Section: New Results
Modeling activities and forecasting energy consumption and production to promote the use of self-produced electricity from renewable sources
Participants : Alexandre Rio, Yoann Maurel [contact] .
This work began in 2017 and is carried out as part of a broader collaboration between Tacoma, the Diverse Team and OKWind, a company specialized in the production of renewable sources of energy. OKWind proposes to deploy self-production units directly where the consumption is done. It has developed expertise in vertical-axis wind turbines, photovoltaic trackers, and heat pump. This project aims at building a system that optimizes the use of different sources of renewable energy, choosing the most suitable source for the current demand and anticipating future needs. The goal is to favor the consumption of locally produced electricity and to maximize the autonomy of the equipped sites so as to reduce the infrastructure needed to distribute electricity, to set energy cost, and to reduce the ecological impact of energy consumption.

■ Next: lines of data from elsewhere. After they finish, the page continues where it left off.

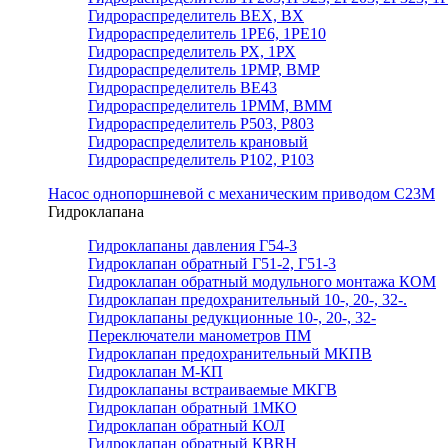
Гидрораспределитель ВЕХ, ВХ
Гидрораспределитель 1РЕ6, 1РЕ10
Гидрораспределитель РХ, 1РХ
Гидрораспределитель 1РМР, ВМР
Гидрораспределитель ВЕ43
Гидрораспределитель 1РММ, ВММ
Гидрораспределитель Р503, Р803
Гидрораспределитель крановый
Гидрораспределитель Р102, Р103
Насос однопоршневой с механическим приводом С23М
Гидроклапана
Гидроклапаны давления Г54-3
Гидроклапан обратный Г51-2, Г51-3
Гидроклапан обратный модульного монтажа КОМ
Гидроклапан предохранительный 10-, 20-, 32-.
Гидроклапаны редукционные 10-, 20-, 32-
Переключатели манометров ПМ
Гидроклапан предохранительный МКПВ
Гидроклапан М-КП
Гидроклапаны встраиваемые МКГВ
Гидроклапан обратный 1МКО
Гидроклапан обратный КОЛ
Гидроклапан обратный КВRН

Modeling and forecasting production and consumption of a site is hard and raises several issues: how to precisely assess the consumption and production of energy on a given site with changing conditions ? How to adequately size energy sources and energy storage (wind turbine, solar panel and batteries) ? And what methods to use to optimize consumption and, whenever possible, act on installations and activities to reduce energy costs ? We aim to propose tools to predict the consumption of a site based on estimation and previous observation, monitor the site in real time and forecast evolution. We propose to build a DSL describing consumption and production processes, and a system providing recommendations based on the derived model at runtime.
The problem of forecasting is known from both a production and consumption point of view. OKWind has developed tools to predict the production of their renewable sources - the same goes for batteries - and a lot of theoretical work has been done on consumption in the literature. In our view little has been done to precisely model activities, their energy consumption and the associated variability. Indeed most of the current approaches are concerned with either large-scale forecasting for the Smart Grid, are based on coarse grain data (total energy consumption of the site), or focuses on modeling specific appliance without describing how and when they are used.
This is paradoxical considering that companies have spent a lot of time modeling their activities from a logistic point of view. Intuitively, the predictable and seasonal nature of a company's activities would allow building activity schedulers that favor the consumption of certain energy sources (the cleanest or least expensive one for instance). The development of a DSL to describe the relationships between activities, their planning, and the production and environmental factors would make possible to simulate a given site at a given location, to make assumptions on sizing, and would be a basis to forecast energy consumption so as to provide recommendations for the organization of activities.
We already have developed part of this DSL that simulates activities and production. In particular, it is capable of simulating consumption and production over a given period based on available environmental data. This tool is in the experimentation phase. In particular, we are collecting information on several sites to measure the consumption of various activities.